Update: The House of Representatives is now expected to release an outline of the Medicare payment package the week of March 16, but the full legislation will likely not be introduced until the week of March 23. ASA staff is continuing to monitor the situation for details.
House Republican leadership is considering holding a vote next week on legislation that would permanently repeal the flawed sustainable growth rate (SGR) formula that has systematically introduced cuts to Medicare payments each year.
After several years of debate over how much health providers should be paid for treating Medicare patients, House Majority Leader Kevin McCarthy (R-CA-23.) announced in a memo on March 11 that a “doc fix” bill may be up for a vote the week of March 16. It is estimated that this change in policy could cost up to $174 billion. Proponents of the measure point to the cumulative costs of the annual patches which outweigh the costs of the permanent repeal measure as a reason to move forward with the vote.
Congress has until March 31 to patch or permanently eliminate the current Medicare formula, known as SGR, to avoid doctors from facing an automatic 22 percent cut in Medicare payments.

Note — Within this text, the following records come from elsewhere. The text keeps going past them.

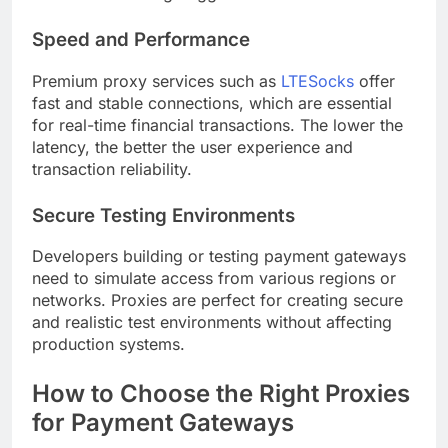
Speed and Performance
Premium proxy services such as
LTESocks
offer
fast and stable connections, which are essential
for real-time financial transactions. The lower the
latency, the better the user experience and
transaction reliability.
Secure Testing Environments
Developers building or testing payment gateways
need to simulate access from various regions or
networks. Proxies are perfect for creating secure
and realistic test environments without affecting
production systems.
How to Choose the Right Proxies
for Payment Gateways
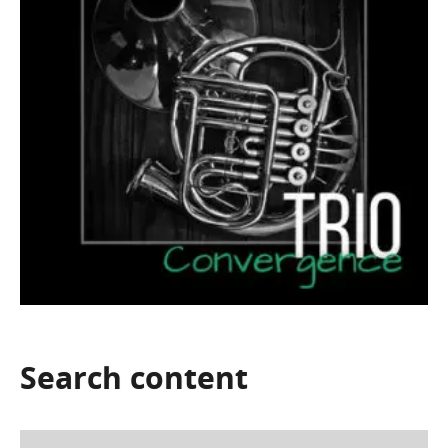
Search
content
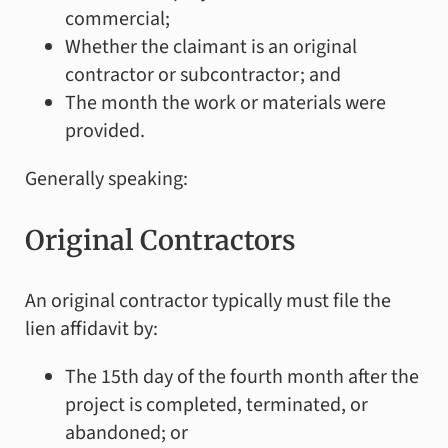
commercial;
Whether the claimant is an original
contractor or subcontractor; and
The month the work or materials were
provided.
Generally speaking:
Original Contractors
An original contractor typically must file the
lien affidavit by:
The 15th day of the fourth month after the
project is completed, terminated, or
abandoned; or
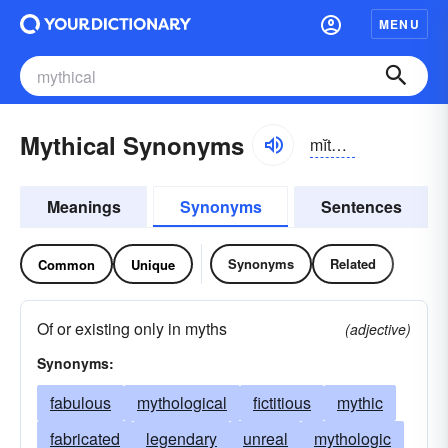
MENU
Mythical Synonyms
mĭthĭ-kəl
Meanings
Synonyms
Sentences
Synonyms
Related
Common
Unique
Of or existing only in myths
(adjective)
Synonyms:
fabulous
mythological
fictitious
mythic
fabricated
legendary
unreal
mythologic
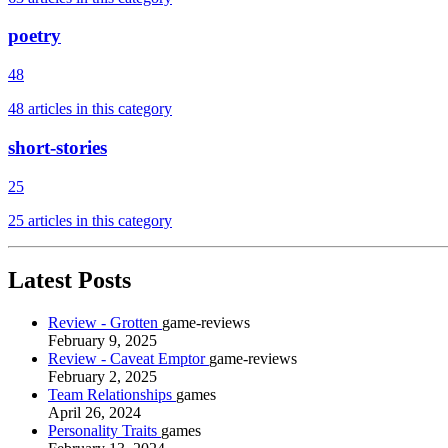
poetry
48
48 articles in this category
short-stories
25
25 articles in this category
Latest Posts
Review - Grotten
game-reviews
February 9, 2025
Review - Caveat Emptor
game-reviews
February 2, 2025
Team Relationships
games
April 26, 2024
Personality Traits
games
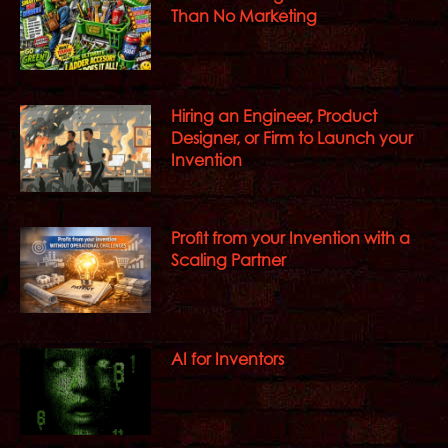
Than No Marketing
Hiring an Engineer, Product
Designer, or Firm to Launch your
Invention
Profit from your Invention with a
Scaling Partner
AI for Inventors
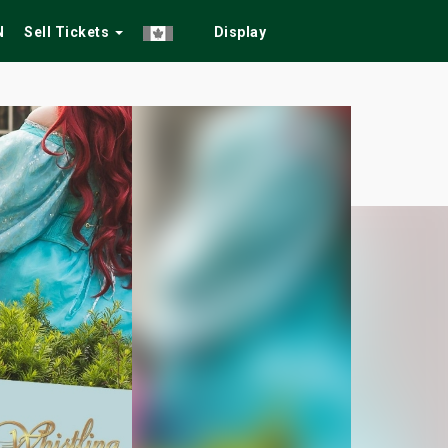
N
Sell Tickets
Display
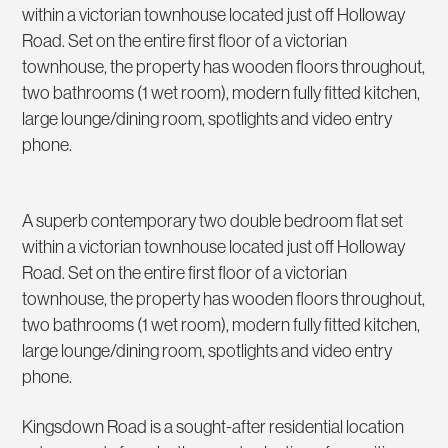
within a victorian townhouse located just off Holloway
Road. Set on the entire first floor of a victorian
townhouse, the property has wooden floors throughout,
two bathrooms (1 wet room), modern fully fitted kitchen,
large lounge/dining room, spotlights and video entry
phone.
A superb contemporary two double bedroom flat set
within a victorian townhouse located just off Holloway
Road. Set on the entire first floor of a victorian
townhouse, the property has wooden floors throughout,
two bathrooms (1 wet room), modern fully fitted kitchen,
large lounge/dining room, spotlights and video entry
phone.
Kingsdown Road is a sought-after residential location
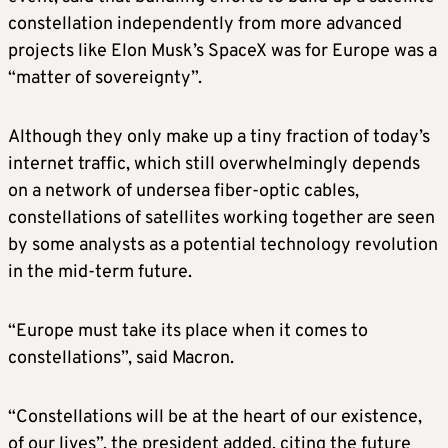
constellation independently from more advanced
projects like Elon Musk’s SpaceX was for Europe was a
“matter of sovereignty”.
Although they only make up a tiny fraction of today’s
internet traffic, which still overwhelmingly depends
on a network of undersea fiber-optic cables,
constellations of satellites working together are seen
by some analysts as a potential technology revolution
in the mid-term future.
“Europe must take its place when it comes to
constellations”, said Macron.
“Constellations will be at the heart of our existence,
of our lives”, the president added, citing the future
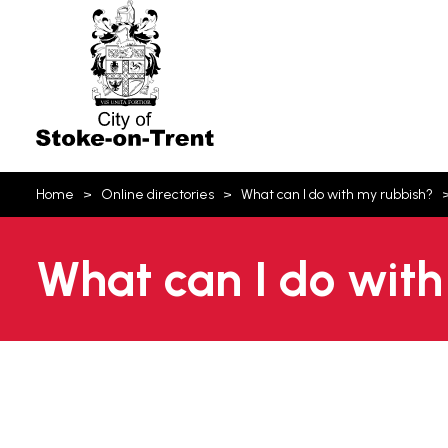
Stoke-
on-
Trent
You
Home
Online directories
What can I do with my rubbish?
are
here:
What can I do with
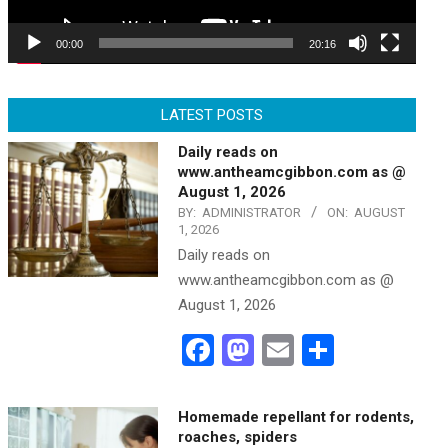
00:00
20:16
LATEST POSTS
Daily reads on
www.antheamcgibbon.com as @
August 1, 2026
BY:
ADMINISTRATOR
ON:
AUGUST
1, 2026
Daily reads on
www.antheamcgibbon.com as @
August 1, 2026
Facebook
Mastodon
Email
Share
Homemade repellant for rodents,
roaches, spiders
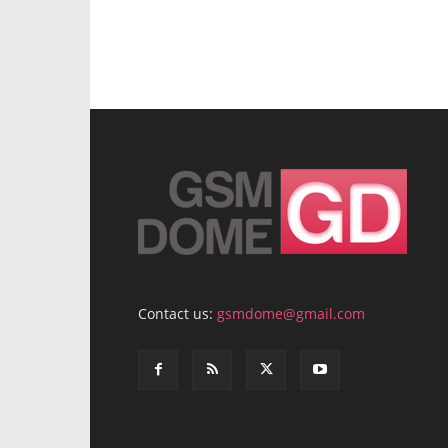
Contact us:
gsmdome@gmail.com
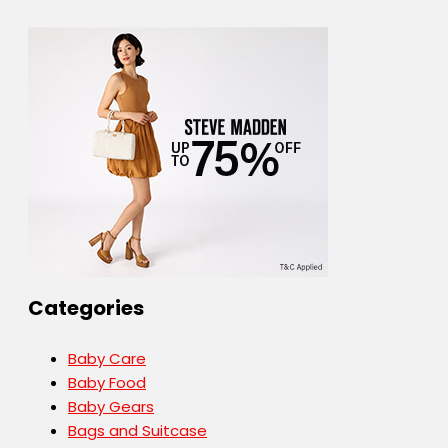
Categories
Baby Care
Baby Food
Baby Gears
Bags and Suitcase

While there is bipartisan support for a permanent replacement to the SGR formula, Congressional insiders have said they expect another short term patch before a final solution can be reached. At issue for policymakers are the budget offsets, or “payfors” that congressional budget rules require in order to maintain revenue neutrality.
ASA will continue to monitor this proposed legislation and advocate for full repeal of the SGR formula with replacement by a mechanism that accurately reflects the cost of providing safe anesthesia care.